The bike initially came to my attention via a review on a US website raving about it being a 29er hardtail that you could “rally”, which I gather means the same as “shred” or “ride fast on downhill bits”.
It just so happened that at the same time there was a little-used 2013 Stache 7 for sale on Pinkbike so I made a bit of an impulse buy, if only to satisfy my curiosity about 29ers.
Some candy talking
I’d sort of been hoping to get a Stache 8 in the understated grey and green colourscheme, but as soon as I set eyes on the metallic candy red/orange frame I was delighted – it looked much classier in the flesh and appears to be more of a coloured lacquer than a paint.
The low weight and high quality of the frameset was also obvious as soon as I lifted it out of the box it arrived in, with neat welding and clever hydroforming all over the place.
Putting the bike together as it came and taking it for a quick spin down the street and into the woods was my first experience of wagon wheels and it was a real eye-opener. There was significantly more momentum and stability compared to my 26in hardtail – so the bike just ripped through little patches of mud as if I was on dry ground.
A longer test ride on familiar trails at Rivington Pike was also encouraging, with the big wheels making easy work of the cobbles and skimming over the roots and ruts.
However it soon became clear that the stock Rock Shox Recon Silver fork was lacking in the damping department, spiking so badly that it felt like it’d seized on bumpy trails.
Fortunately I’d foreseen this and had already snapped up a Revelation RCT3 fork and some better wheels in the CRC sale – and these also helped lose a big chunk of weight from the bike.
Like a steamroller, in a good way
With a 68 degree head angle, the bike is relatively slack by 29er standards and the Gary Fisher G2 geometry gave it a nice long top tube a couple of years before most other manufacturers caught up with that particular trend.
This means the bike is impressively composed on steep and/or technical trails – where the big wheels and the 780mm handlebar and 45mm stem I’ve fitted make it feel like a steamroller.
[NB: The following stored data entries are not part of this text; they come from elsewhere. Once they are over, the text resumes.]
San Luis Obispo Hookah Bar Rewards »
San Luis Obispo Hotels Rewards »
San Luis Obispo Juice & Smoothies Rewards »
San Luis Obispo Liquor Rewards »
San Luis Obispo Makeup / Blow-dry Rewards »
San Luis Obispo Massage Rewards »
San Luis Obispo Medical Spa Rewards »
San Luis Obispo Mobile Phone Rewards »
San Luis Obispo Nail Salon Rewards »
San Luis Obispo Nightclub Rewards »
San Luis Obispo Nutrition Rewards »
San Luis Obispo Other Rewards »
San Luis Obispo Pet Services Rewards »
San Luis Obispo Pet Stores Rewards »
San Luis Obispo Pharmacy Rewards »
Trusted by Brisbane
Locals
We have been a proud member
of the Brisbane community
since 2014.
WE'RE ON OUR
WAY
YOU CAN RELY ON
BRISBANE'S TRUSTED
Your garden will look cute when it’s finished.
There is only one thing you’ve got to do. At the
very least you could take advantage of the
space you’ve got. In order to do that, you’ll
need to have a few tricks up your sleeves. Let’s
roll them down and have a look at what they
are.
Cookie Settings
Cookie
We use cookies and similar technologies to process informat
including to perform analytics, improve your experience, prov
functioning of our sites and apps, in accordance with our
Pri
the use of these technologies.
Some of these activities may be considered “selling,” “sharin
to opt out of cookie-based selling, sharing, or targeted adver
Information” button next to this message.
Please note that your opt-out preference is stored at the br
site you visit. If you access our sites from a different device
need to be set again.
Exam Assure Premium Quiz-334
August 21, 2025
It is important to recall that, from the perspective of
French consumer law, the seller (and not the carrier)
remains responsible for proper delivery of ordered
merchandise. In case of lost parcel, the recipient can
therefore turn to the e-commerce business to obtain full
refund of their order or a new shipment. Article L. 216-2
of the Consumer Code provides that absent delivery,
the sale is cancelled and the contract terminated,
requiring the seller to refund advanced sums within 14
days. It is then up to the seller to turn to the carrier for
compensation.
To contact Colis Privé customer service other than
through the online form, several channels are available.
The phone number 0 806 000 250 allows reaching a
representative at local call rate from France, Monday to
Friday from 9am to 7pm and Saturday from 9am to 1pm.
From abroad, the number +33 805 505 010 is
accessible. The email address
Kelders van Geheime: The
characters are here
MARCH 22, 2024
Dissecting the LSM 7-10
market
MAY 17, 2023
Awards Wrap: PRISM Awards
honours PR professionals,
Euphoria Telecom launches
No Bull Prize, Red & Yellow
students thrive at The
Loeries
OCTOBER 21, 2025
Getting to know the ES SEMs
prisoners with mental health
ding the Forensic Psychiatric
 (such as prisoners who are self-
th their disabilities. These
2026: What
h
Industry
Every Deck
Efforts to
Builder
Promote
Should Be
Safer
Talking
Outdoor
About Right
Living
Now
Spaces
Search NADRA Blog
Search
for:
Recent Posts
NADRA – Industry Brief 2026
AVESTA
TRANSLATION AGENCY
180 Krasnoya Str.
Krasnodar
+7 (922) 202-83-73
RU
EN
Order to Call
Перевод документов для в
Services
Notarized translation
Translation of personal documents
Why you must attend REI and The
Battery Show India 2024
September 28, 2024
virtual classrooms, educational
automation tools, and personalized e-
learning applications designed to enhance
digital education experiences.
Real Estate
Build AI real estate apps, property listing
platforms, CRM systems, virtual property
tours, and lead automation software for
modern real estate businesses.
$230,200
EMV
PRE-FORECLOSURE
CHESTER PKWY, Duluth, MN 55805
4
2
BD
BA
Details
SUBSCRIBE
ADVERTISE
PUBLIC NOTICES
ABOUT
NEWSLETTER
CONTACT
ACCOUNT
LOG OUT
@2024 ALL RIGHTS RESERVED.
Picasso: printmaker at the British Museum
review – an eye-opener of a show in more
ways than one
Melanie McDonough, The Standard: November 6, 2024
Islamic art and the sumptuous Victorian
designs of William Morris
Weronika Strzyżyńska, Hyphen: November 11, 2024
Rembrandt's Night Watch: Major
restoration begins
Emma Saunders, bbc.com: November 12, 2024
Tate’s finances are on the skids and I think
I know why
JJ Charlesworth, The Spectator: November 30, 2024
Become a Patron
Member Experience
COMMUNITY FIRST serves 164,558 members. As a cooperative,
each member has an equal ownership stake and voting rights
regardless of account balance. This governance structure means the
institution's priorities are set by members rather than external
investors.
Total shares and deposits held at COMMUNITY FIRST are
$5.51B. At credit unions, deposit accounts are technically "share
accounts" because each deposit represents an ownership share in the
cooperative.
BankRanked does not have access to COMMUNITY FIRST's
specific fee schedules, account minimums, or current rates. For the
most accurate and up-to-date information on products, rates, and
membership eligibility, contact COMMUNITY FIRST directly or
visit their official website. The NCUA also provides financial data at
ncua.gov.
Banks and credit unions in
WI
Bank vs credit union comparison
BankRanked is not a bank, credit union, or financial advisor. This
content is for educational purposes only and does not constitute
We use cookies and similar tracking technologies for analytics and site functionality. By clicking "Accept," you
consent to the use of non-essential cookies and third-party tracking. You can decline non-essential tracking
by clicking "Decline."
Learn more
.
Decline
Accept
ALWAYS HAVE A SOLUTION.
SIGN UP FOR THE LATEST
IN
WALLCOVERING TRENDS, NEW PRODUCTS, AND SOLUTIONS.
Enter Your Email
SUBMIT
Now steamrollers probably aren’t that much fun to pilot down twisty singletrack, so maybe that’s not the best description – because the Stache certainly is fun in the woods – with the 51mm offset fork providing nimble steering and the long wheelbase meaning the bike can carry a frightening amount of speed when it gets the chance.
Despite it’s long top tube and slack angles, the Stache differs from the new crowd of cool 29ers at the rear, where its 442mm chainstays fit into the “average” rather than “short” category.
The downside of this is that the bike doesn’t snap round corners as quickly as some, but the BB isn’t high so it still corners well enough. The upside is even more stability and an ability to drift a bit when needed.
The big wheels and the high-quality frame take the edge off the bumps to an extent, though there’s no escaping that alu hardtail harshness if you ride it on really rugged terrain.
I tend to use it for local woodsy singletrack rides though – and I even did a few XC races on it this year. While it’s packing a few extra pounds compared to pure XC race bikes, the Stache is light and versatile enough to hold its own – and with some more XC tyres (I had Specialized Purgatory and Butcher in 2.3in) it would have been even more competitive.
In fact its versatility is the thing I like the most about the Stache.
It can eat up trail centres, cover ground and descend confidently in the hills, race XC and pootle along canal towpaths – and in each situation it never gives that much away to more suitable bikes.
That Gary Fisher bloke obviously knows a bit about mountain bike design, whoever he is.